As night falls over the Makgadigadi Pans, large trees stand starkly against the horizon, leafless branches reach for the light. As the sun sinks lower, the sky drains of all color until just red remains. On the opposite side of the sky, Earth's shadow is rising, bringing a curtain of indigo and the promise of a clear night. Science and art merge as a myriad of stars burn fiercely overhead, dissolving into infinitude, and our thoughts follow.

Our relationship to the wild has always played an important role in my work. This series was inspired by two fascinating, scientific studies that connect tree growth with celestial movement and astral cycles.

Most locations were truly wild and remote, far from civilization and light pollution in the southern hemisphere of Africa in Botswana, Namibia and South Africa.

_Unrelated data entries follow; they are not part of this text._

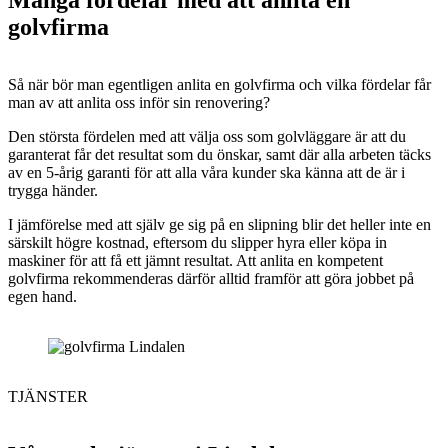
golvfirma
Så när bör man egentligen anlita en golvfirma och vilka fördelar får
man av att anlita oss inför sin renovering?
Den största fördelen med att välja oss som golvläggare är att du
garanterat får det resultat som du önskar, samt där alla arbeten täcks
av en 5-årig garanti för att alla våra kunder ska känna att de är i
trygga händer.
I jämförelse med att själv ge sig på en slipning blir det heller inte en
särskilt högre kostnad, eftersom du slipper hyra eller köpa in
maskiner för att få ett jämnt resultat. Att anlita en kompetent
golvfirma rekommenderas därför alltid framför att göra jobbet på
egen hand.
TJÄNSTER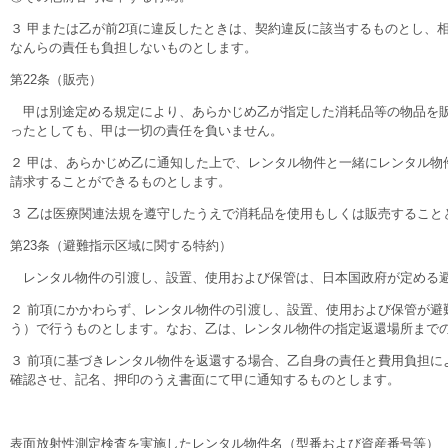
３ 甲または乙が前2項に違反したときは、契約違反に該当するものとし、
なんらの責任も負担しないものとします。
第22条（販売）
甲は別途定める規定により、あらかじめ乙が指定した消耗品等の物品を販
ったとしても、甲は一切の責任を負いません。
２ 甲は、あらかじめ乙に通知した上で、レンタル物件と一緒にレンタル
請求することができるものとします。
３ 乙は医療関連法規を遵守したうえで消耗品を使用もしくは販売すること
第23条（避難指示区域に関する特約）
レンタル物件の引渡し、設置、使用および保管は、日本国政府が定める避
２ 前項にかかわらず、レンタル物件の引渡し、設置、使用および保管が避
う）で行うものとします。なお、乙は、レンタル物件の指定返還場所まで
３ 前項に基づきレンタル物件を返還する場合、乙自身の責任と費用負担に
確認させ、記名、押印のうえ書面にて甲に通知するものとします。
表面放射性測定検査を実施したレンタル物件名（型番および資産番号等）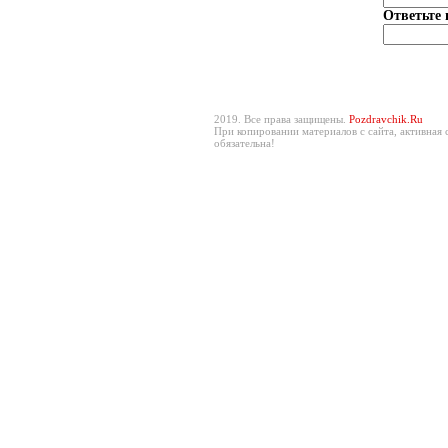
Ответьте 
2019. Все права защищены.
Pozdravchik.Ru
При копировании материалов с сайта, активная 
обязательна!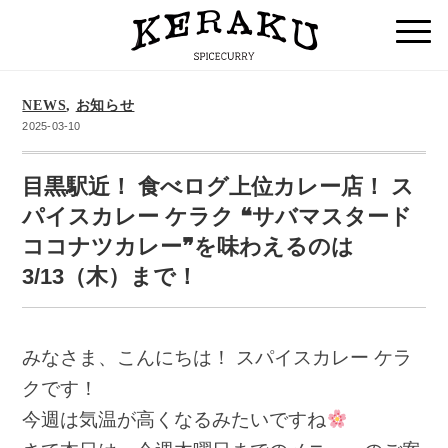
NEWS
,
お知らせ
2025-03-10
目黒駅近！ 食べログ上位カレー店！ ス
パイスカレー ケラク ❝サバマスタード
ココナツカレー❞を味わえるのは
3/13（木）まで！
みなさま、こんにちは！ スパイスカレー ケラ
クです！
今週は気温が高くなるみたいですね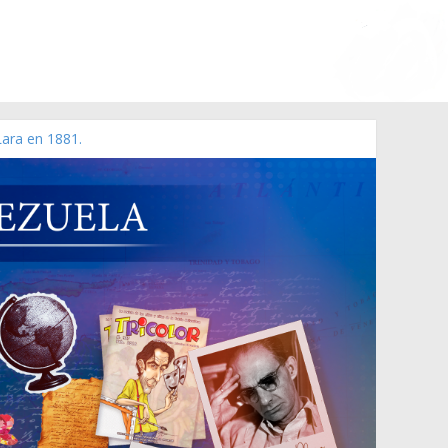
Lara en 1881.
 de 2006 N° 38.394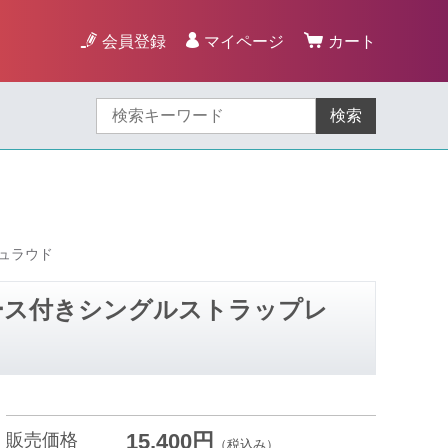
会員登録
マイページ
カート
検索
シュラウド
リリース付きシングルストラップレ
15,400円
販売価格
（税込み）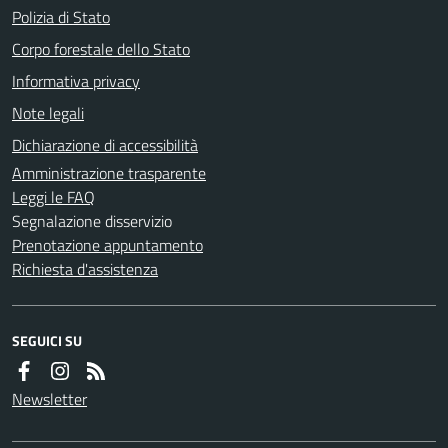
Polizia di Stato
Corpo forestale dello Stato
Informativa privacy
Note legali
Dichiarazione di accessibilità
Amministrazione trasparente
Leggi le FAQ
Segnalazione disservizio
Prenotazione appuntamento
Richiesta d'assistenza
SEGUICI SU
Newsletter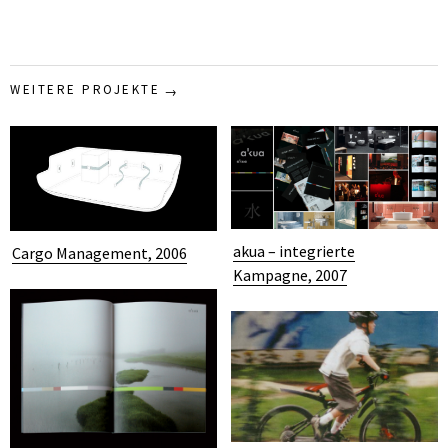
WEITERE PROJEKTE
akua – integrierte
Cargo Management, 2006
Kampagne, 2007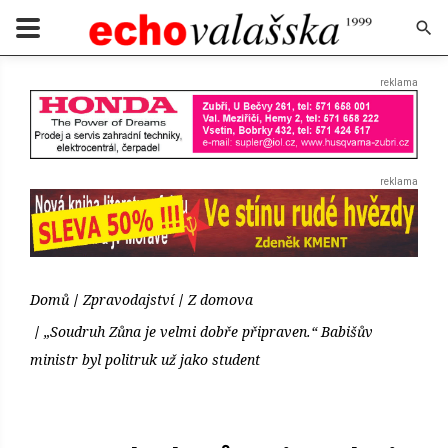
Domů
Zpravodajství
Z domova
„Soudruh Zůna je velmi dobře připraven.“ Babišův
ministr byl politruk už jako student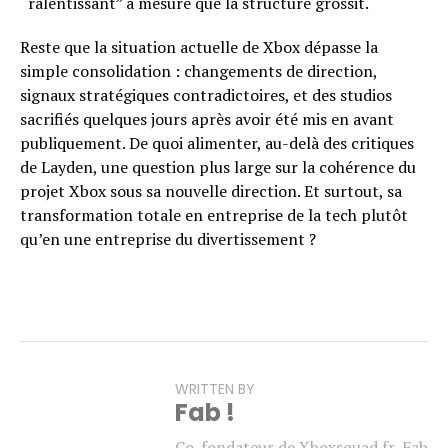
“ralentissant” à mesure que la structure grossit.
Reste que la situation actuelle de Xbox dépasse la
simple consolidation : changements de direction,
signaux stratégiques contradictoires, et des studios
sacrifiés quelques jours après avoir été mis en avant
publiquement. De quoi alimenter, au-delà des critiques
de Layden, une question plus large sur la cohérence du
projet Xbox sous sa nouvelle direction. Et surtout, sa
transformation totale en entreprise de la tech plutôt
qu’en une entreprise du divertissement ?
WRITTEN BY
Fab !
Co-fondateur de Xboxsquad.fr, Fab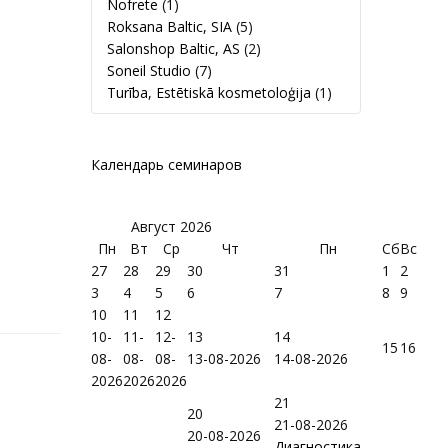
Nofrete
(1)
Roksana Baltic, SIA
(5)
Salonshop Baltic, AS
(2)
Soneil Studio
(7)
Turība, Estētiskā kosmetoloģija
(1)
Календарь семинаров
Август
2026
Пн
Вт
Ср
Чт
Пн
Сб
Вс
27
28
29
30
31
1
2
3
4
5
6
7
8
9
10
11
12
10-
11-
12-
13
14
15
16
08-
08-
08-
13-08-2026
14-08-2026
2026
2026
2026
21
20
21-08-2026
20-08-2026
Диагностика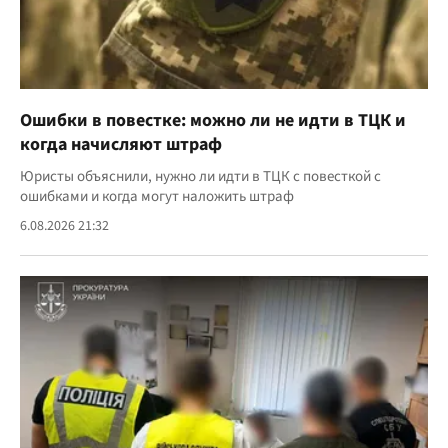
Ошибки в повестке: можно ли не идти в ТЦК и
когда начисляют штраф
Юристы объяснили, нужно ли идти в ТЦК с повесткой с
ошибками и когда могут наложить штраф
6.08.2026 21:32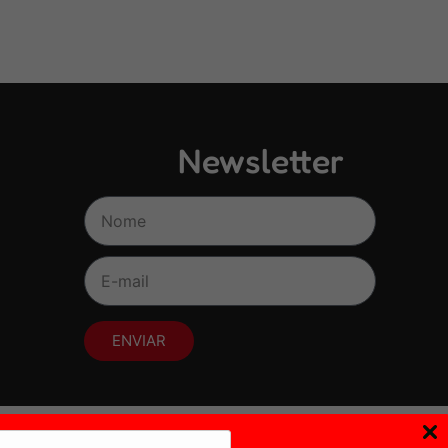
Newsletter
ENVIAR
s e mulheres.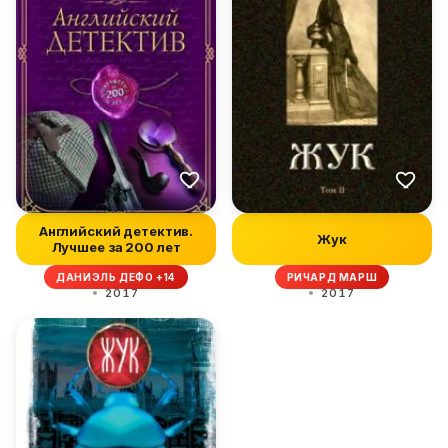
Английский детектив.
Жук
Лучшее за 200 лет
ДАНИЭЛЬ ДЕФО +14
РИЧАРД МАРШ
2017
2017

Mighty and eccentric baobabs and surreal quiver trees are featured in this work, titled after constellations named by the ancient Greeks and Romans.

Researchers from the University of Edinburgh have shown that trees grow faster when high levels of cosmic radiation reach the earth's surface, concluding that cosmic radiation impacts tree growth even more than annual temperature or rainfall. Secondly, renowned researcher, Lawrence Edwards, found that tree buds changed shape and size rhythmically, in regular cycles all through winter, directly correlating to the moon and planets. The oak for example, appears to change with Mars, the Beech with Saturn and the Birch with Venus. Curiously, Edwards also found that overhead power lines disrupted this planetary influence.

As David Milarch explains in the book, The Man Who Planted Trees, "Trees are solar collectors. Most people equate that with the sun's energy. But the sun is only one star, and there are billions of stars that influence the Earth with their radiation. I believe energies inside the earth are transmuted and transmitted into the cosmos by the trees, so the trees are like antennas, senders and receivers of earth energies and stellar energies."

Technical Notes
The majority of these photographs were created during moonless nights, shot with a wide angle lens and ISO of 3200 - 6400. The Milky Way, a ribbon of stars that stretches from horizon to horizon burns brightly in some of the images. Exposures up to 30 seconds allowed enough light to enter the lens without noticeable star movement. Each location required a lot of experimenting. and different lighting techniques. Sometimes a short burst of diffused light from a flashlight was sufficient, or bounced light from multiple flashlights was used for a softer more natural glow.